What the task requires — Go to the line that contains "セゾンポイントモールを経由したネットショッピン" and transcribe from there to the end of the entries, that line and the last one included.

Material provided —
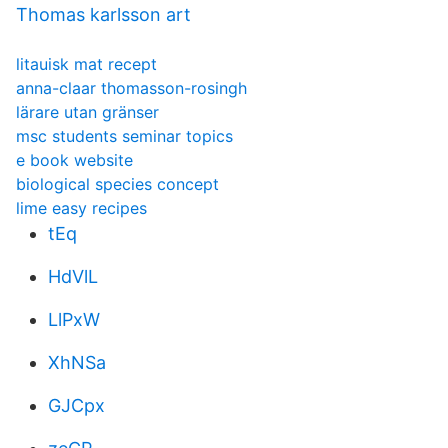
Thomas karlsson art
litauisk mat recept
anna-claar thomasson-rosingh
lärare utan gränser
msc students seminar topics
e book website
biological species concept
lime easy recipes
tEq
HdVlL
LlPxW
XhNSa
GJCpx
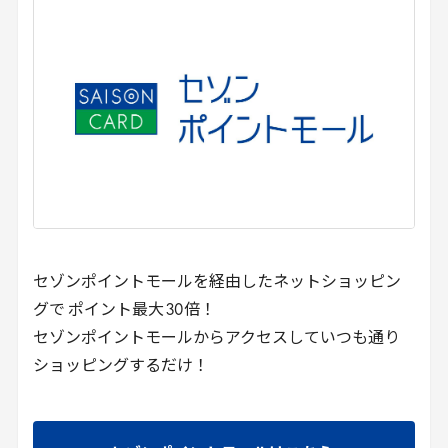
セゾンポイントモールを経由したネットショッピン
グで ポイント最大
30
倍！
セゾンポイントモールからアクセスしていつも通り
ショッピングするだけ！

Exercise response —
セゾンポイントモールを経由したネットショッピン
グで ポイント最大
30
倍！
セゾンポイントモールからアクセスしていつも通り
ショッピングするだけ！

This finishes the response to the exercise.